Windgrove

Life on the Edge

Final third

Today’s blog entry reflects on a trip I took up to Sydney last week. The first two photos come together nicely: a quiet breakfast at the roof top cafe of the Museum of Contemporary Art is juxtaposed with succulent “flapjacks” seen at the Royal Botanic Garden highlighting the thin red edges and the notion of food found in both.

However, as circumstance would have it, the number I was given when I placed my breakfast order — #33 — stirred up a memory.

At the age of thirty three, I was in central Alaska in a remote village working for the summer as the “saw man” on a fly-in bush construction site that entailed the heavy lifting of many hundreds of boards that were cut into lengths for a public housing project. After ten hours of very physical work, six days per week for four months, I would then run two miles, swim a mile and do a series of chin ups and push ups before dinner. If I were to chart my life, the “peak” of my physical health and strength would have to be at this time. From thirty three till now, it has been a slow dissolve of physical capability.
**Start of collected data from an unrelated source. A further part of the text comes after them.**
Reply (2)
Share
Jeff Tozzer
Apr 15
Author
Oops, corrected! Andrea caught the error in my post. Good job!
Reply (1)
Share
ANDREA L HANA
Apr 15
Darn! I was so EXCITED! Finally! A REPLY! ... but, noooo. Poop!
The next two photos represent the reason behind my going to Sydney. At first glance they appear to be about the infrastructure of community that provides for the sharing of food and drink, transportation, culture and fun. True. But more importantly, they are symbolic of the science, technology and design that sits behind their skillful use in creating a healthier world. More specifically, “my” world.

You see, the reason I went to Sydney was for a bit of liposuction. Not for aesthetic reasons and a vain attempt to get back the six pack my abdomen showed at 33. Rather, it was to gather fat cells in order to turn them into stem cells that were then injected into my knees to promote the growth of new cartilage as well as heal meniscus tears.

Tonight, as I write this blog, my very sore tummy has four holes in it where a foot and a half long steel tube was inserted and moved briskly in and out around for half an hour or more to vacuum up the fat tissues. Yes, a bit of pain, but what this new cutting edge medical advancement means is that I should have three to five more years use of my knees before consideration need be given to having major knee replacement surgery.

If the fundamentalist Christian organizations had not slowed up stem cell research, this procedure would have been available ten years earlier.

Ironically, the carpentry work in Alaska led to the wear and tear of the cartilage in my knees, but the physicality of the work and being out-of-doors gave me a good heart as well as a decent pay check; the savings of which allowed me to support myself during the early years of being a full time artist.

Double the number 33 and the result is 66, the age I will be turning to in just over six weeks. This will mark the beginning of the last third of my life; ending, I fantasize, at 99.  

Hopefully, this final third is when a mature mind and body meld into one teaching; where the center-point of spirit and flesh sparks wildly. 

But will my body cooperate for another thirty three years? In the health sanitarium, in Rilke’s final illness, he wrote this poem about his weakening body.

Brother Body

Brother body is poor… that means we must be rich for him.
He was often the rich one; so may he be forgiven
for the meanness of his wretched moments.
Then, when he acts as though he barely knows us,
may he be gently reminded of all that has been shared.

Of course, we are not one but two solitaries:
our consciousness and he.
But how much we have to thank each other for,
as friends do! And illness reminds us:
friendship demands a lot.

I bow down to the trees and to nature, but I also bow down to science and to human ingenuity.

As I move into the “final third” of my life, I’m doing what I can to make sure that the wisdom I’ve garnered over six decades will be well supported by a body that not only walks its talk, but does it with grace, dignity and ease.

There is still much work to be done.